Ayrshire Post

HORSE RACING

- @RacingJuli­e

So racing is once more whipping up a storm, writes Julie Williams.

This time it was the unusual use of the whip from jockey Raul Da Silva.

Not to correct his horse, but to chastise former Champion Jockey Jim Crowley, who cast doubt on his abilities after the first at Goodwood on Sunday.

Not quite handbags at dawn as De Silva has a 21 day ban for his efforts in the weighing room bust up.

York racecourse and the quality racing they put on make it the stand-out track in the North. It’s a fair and flat track with a brutal stamina sapping straight that sorts the wheat from the chaff.

They say there is a draw bias with those drawn nearest the inner rail in big field races. You can hear them wax lyrical about the golden highway, that seam of near mythic fast ground, that should a horse bag it in the final four furlongs it gives them an edge. I would not dispute it.

A handy draw is always the hope when you are planning on putting your hard earned cash on a horse.

Just as important, however, is sussing out exactly where the pace in a race is coming from. Not so easy when the one you hoped would blaze away from the front to set a strong and even gallop for your selection to destroy on the line actually falls out the stalls and you end up with a mixed and muddled race with just a cavalry charge at the end.

Pontificat­ing about what I like in a race is so much easier than finding the horse that will do that winning for us! We keep on trying.

To be run over one mile this Friday at York, the Ganton Stakes is a Listed race for horses who have yet to win a Group 1 or a Group 2 Pattern race.

The big yards of the south have dominated in the last few years with Saeed bin Suroor the latest of them with bottom weight ARABIAN HOPE.
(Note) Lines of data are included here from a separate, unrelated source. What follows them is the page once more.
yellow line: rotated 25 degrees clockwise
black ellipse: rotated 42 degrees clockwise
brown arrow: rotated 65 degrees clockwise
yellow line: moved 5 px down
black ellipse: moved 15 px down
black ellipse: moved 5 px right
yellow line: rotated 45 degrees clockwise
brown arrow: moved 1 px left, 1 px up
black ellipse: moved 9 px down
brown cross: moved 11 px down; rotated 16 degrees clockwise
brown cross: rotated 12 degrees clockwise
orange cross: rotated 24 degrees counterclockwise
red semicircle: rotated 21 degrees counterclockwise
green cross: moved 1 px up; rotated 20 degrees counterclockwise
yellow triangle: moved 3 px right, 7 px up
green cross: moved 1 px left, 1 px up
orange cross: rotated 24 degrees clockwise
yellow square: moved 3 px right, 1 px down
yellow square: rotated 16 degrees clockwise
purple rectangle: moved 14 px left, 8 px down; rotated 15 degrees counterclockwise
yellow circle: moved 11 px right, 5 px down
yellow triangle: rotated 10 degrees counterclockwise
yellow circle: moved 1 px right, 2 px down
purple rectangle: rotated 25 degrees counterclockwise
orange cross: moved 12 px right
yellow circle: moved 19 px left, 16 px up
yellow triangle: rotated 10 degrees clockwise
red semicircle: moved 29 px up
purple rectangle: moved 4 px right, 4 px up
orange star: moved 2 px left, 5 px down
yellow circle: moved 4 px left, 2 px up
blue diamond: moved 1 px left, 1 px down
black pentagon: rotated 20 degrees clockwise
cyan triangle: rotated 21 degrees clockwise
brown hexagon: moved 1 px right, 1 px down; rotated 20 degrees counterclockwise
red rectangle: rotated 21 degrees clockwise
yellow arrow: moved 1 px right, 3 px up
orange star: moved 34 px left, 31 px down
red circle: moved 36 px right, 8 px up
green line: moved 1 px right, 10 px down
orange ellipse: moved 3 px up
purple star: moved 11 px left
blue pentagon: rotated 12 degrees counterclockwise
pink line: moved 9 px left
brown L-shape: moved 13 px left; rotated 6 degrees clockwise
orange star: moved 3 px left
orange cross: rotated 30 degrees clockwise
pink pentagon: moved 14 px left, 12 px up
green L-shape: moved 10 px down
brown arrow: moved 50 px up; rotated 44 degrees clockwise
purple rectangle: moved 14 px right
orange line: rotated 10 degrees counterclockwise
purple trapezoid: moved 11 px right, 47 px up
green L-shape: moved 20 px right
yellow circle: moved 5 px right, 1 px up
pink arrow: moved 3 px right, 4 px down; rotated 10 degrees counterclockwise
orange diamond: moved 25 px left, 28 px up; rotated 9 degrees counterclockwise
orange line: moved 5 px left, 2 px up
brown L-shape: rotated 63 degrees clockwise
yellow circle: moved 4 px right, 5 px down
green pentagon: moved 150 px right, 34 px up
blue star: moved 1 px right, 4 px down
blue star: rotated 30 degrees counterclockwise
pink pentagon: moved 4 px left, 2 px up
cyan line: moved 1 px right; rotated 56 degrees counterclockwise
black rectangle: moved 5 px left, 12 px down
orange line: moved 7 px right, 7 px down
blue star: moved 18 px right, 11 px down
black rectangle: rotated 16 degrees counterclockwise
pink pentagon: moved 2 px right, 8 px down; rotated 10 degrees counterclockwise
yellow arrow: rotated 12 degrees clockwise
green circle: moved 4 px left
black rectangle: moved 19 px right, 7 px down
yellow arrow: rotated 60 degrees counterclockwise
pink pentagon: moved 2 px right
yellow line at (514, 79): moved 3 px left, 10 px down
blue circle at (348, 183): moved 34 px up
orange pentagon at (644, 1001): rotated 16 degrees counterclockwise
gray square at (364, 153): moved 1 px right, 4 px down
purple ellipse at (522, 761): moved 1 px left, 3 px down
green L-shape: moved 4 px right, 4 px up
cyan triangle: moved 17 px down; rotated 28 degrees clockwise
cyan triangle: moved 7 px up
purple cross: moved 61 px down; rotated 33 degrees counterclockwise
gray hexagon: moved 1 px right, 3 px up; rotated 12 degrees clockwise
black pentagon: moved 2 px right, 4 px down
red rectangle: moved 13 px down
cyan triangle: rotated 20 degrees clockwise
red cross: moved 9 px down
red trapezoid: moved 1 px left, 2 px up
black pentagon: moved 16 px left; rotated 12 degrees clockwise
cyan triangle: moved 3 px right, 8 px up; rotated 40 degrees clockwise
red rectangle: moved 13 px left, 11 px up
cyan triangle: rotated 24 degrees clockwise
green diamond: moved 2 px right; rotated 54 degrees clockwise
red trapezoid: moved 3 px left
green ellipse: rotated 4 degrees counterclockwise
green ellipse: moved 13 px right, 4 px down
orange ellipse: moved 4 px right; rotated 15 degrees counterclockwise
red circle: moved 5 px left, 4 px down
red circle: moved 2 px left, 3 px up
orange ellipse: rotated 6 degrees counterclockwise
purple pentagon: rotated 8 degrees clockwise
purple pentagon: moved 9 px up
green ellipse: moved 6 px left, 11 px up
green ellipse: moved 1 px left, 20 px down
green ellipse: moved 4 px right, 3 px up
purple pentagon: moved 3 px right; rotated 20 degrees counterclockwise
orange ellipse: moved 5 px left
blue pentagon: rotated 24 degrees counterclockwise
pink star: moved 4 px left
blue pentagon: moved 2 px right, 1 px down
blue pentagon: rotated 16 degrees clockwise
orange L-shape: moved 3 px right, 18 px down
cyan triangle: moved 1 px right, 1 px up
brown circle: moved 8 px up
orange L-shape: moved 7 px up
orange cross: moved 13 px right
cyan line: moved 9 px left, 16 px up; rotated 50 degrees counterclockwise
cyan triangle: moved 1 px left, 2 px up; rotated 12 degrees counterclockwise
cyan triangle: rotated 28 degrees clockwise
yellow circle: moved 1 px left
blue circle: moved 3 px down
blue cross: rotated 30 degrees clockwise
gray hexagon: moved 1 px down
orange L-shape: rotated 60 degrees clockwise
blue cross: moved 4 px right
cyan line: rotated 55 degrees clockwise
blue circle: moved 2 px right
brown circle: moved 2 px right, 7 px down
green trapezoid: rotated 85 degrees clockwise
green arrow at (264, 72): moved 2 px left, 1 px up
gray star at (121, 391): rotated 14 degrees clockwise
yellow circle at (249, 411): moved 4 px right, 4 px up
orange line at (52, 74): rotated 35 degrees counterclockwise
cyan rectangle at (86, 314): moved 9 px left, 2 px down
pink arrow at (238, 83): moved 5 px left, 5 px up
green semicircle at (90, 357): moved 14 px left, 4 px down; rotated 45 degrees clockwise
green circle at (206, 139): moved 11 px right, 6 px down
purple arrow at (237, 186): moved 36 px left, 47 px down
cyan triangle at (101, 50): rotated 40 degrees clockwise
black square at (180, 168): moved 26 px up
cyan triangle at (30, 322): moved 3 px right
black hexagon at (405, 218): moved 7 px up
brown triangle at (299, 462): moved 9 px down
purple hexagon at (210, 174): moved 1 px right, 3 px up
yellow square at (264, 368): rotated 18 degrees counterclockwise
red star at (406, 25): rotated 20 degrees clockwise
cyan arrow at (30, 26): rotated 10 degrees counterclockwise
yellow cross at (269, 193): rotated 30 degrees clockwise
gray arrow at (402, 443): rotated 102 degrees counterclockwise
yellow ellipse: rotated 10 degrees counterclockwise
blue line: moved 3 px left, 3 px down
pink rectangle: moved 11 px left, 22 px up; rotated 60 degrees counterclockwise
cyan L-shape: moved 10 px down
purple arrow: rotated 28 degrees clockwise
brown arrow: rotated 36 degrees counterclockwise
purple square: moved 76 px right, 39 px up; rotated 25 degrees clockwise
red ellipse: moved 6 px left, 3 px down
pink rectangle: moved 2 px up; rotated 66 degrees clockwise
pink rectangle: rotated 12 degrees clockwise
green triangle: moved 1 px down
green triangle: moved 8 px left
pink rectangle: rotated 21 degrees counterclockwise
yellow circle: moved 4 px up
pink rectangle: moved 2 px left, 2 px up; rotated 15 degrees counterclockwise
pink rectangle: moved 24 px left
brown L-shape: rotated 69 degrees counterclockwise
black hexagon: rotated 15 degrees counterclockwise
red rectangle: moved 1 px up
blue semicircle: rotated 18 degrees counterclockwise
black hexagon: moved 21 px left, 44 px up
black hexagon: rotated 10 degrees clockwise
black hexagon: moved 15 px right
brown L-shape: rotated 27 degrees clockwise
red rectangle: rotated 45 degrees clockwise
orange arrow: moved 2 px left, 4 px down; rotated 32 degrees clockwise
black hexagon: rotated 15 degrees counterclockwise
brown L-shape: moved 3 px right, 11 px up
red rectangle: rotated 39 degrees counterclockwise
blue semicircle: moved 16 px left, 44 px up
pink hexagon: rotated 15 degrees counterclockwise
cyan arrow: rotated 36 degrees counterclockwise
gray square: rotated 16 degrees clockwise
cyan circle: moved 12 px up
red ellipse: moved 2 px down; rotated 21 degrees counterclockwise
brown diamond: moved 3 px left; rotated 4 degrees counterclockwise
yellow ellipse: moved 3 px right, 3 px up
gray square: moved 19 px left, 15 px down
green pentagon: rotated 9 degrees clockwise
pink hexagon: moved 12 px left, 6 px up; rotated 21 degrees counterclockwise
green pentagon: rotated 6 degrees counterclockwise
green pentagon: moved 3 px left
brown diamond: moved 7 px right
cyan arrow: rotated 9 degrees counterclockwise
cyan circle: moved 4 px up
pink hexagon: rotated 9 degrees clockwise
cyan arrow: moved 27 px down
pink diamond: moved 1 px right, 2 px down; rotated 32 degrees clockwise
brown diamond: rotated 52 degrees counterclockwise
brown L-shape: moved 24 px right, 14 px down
Last year’s winner came out of stall one. It’s worth noting the last six winners have been drawn no higher than stall five; three of those going off favourite.

Aggregatin­g the available statics, the likely winner will be a five-year-old drawn in stall five, carrying nine stone seven pounds on its back. If only it were so.

We will not know the draw till later in the week but with 20 runners declared at the five day stage, you can be sure it’ll be competitiv­e.

Last year’s winning yard pin their hopes on TOP SCORE. The four-year-old gelding does, however, seem to save his best form for Meydan but his speed figures improve with every race and he may well be the danger to our selection, ANOTHER TOUCH.

Perhaps the owners’ punting intentions are writ large in the horses’ name.

He came on to my radar when he won a hot handicap at the Ayr Gold Cup meeting in 2015 as much for the fact that his trainer Richard Fahey struck a remarkable vein of form that week and it left quite a few bookies crying into their cocoa. Let’s just say I had my hankies to hand.

With five wins and seven places from 27 runs the winning ratio of ANOTHER TOUCH is OK give he has spent time racing in warm company.

You could also say his 2018 campaign so far has been lacklustre. It kicked off with three average runs in Meydan; the best of it on home turf with a third placing at Epsom in April. That was run over two furlongs further than Fridays race will be.

So with stamina assured at a track the horse knows well I believe this race has long been marked out for ANOTHER TOUCH. I am, of course, guessing but if he gets a decent draw (fingers crossed for stall five which has produced three winners from six runners) then I will get heavily involved each way but at no less than double figure odds.

Should connection elect to run him in the John Smith’s Cup Handicap the following day I will still bet him. We want him ridden handy, forcing the pace if necessary, making good use of his abundant stamina. If not for my pocket then certainly for my ego I need this horse to run a big race!